The redcoat dropped a photo of Ajax onto the rapidly rising pile of images.

“The high-tech spy gear seized in the mine matched the gear we found at the attempted hit.”

The redcoat pulled a number of see-through evidence bags out of his briefcase.

“These gadgets were ringed around this.”

He dropped a photo of the blueprint scrawled with the words “You fucked up!” onto the table.

“And around this.”

He topped the pile with a photo of the blueprint with “Roswell” smeared across it.

“I’d say that looks like a flying saucer, wouldn’t you? And what I see stamped on both blueprints are Nazi swastikas. The same sort of swastikas as those carved into the bodies that brought you and your hit men here. Why, I wonder? But you’re not talking. So I have someone for you to meet.”

The redcoat gathered up the photos and stuffed them into a brown manila envelope. Backtracking to the door, he swung it open to reveal a man with a digital camera. Bill couldn’t move fast enough to cover his face, so—
flash!
—the spook’s mug shot was captured by the lens.

“Tell our suspect who you are,” the Mountie said.

“Cort Jantzen,” replied the reporter, flashing a press card. “I work for
The Vancouver Times.

“Thank you, Mr. Jantzen,” the redcoat said. “If you wait a minute, I’ll have a scoop for you.”
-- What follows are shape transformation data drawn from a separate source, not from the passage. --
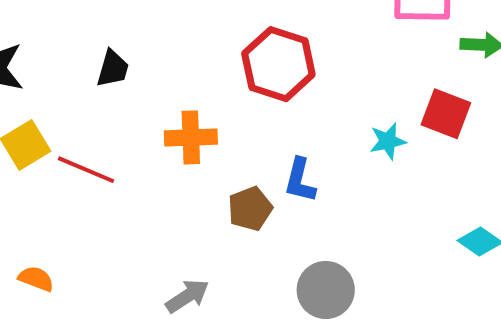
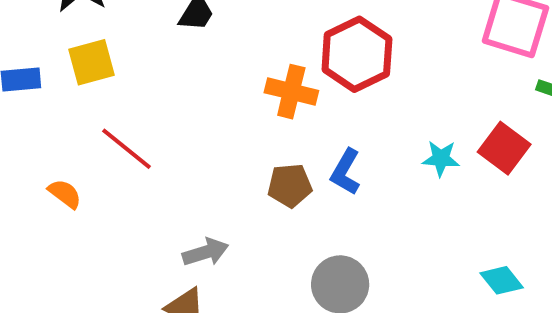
orange cross: (191, 137) -> (291, 92), moved
red line: (86, 170) -> (127, 149), moved

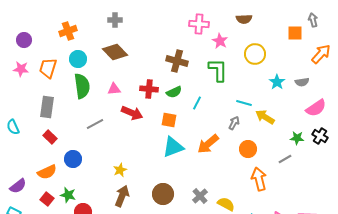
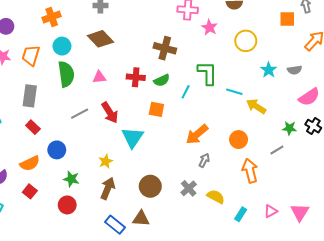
green L-shape: (218, 70) -> (207, 73), moved
red arrow: (132, 113) -> (110, 113), moved, turned 35
gray arrow: (234, 123) -> (204, 160), moved
cyan triangle: (173, 147) -> (133, 137), moved, turned -35
green star: (68, 195) -> (71, 179), moved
DeClercq shut the door and held up the envelope. “That reporter is on his way down to Vancouver, where we’ve just discovered the body of the next swastika victim. I suspect that victim is another of your hit men, since we have recovered the same spy gear as that found with the other two.”

Lysol, thought Bill. “Let me go!” he ordered. “This case is a matter of national security.”

“So you did screw up?”

“Get out of my way, Redcoat!”

“One way or another, I
will
get to the truth. While you’re sitting in a cell thinking you pulled one over on me, the contents of this envelope will be published around the globe—along with the headshot just taken of you. Then we’ll see who’ll come forward with information that will rip the mask off your face.”

“You’re bluffing.”

“Watch me,” said DeClercq.

Big Bad Bill looked on as the Mountie moved toward the door. If what was in that envelope escaped from this room, he would never be able to get the genie back in the bottle.

“Whoa!” said Bill as the Horseman opened the door.

DeClercq turned.

“Whoa
who?
” he asked.

“Whoa, Chief Superintendent.”

As Bill uttered those pacifying words, which came so hard to his lips, he prayed to America’s God that they had some sort of Official Secrets Act in this godforsaken wasteland.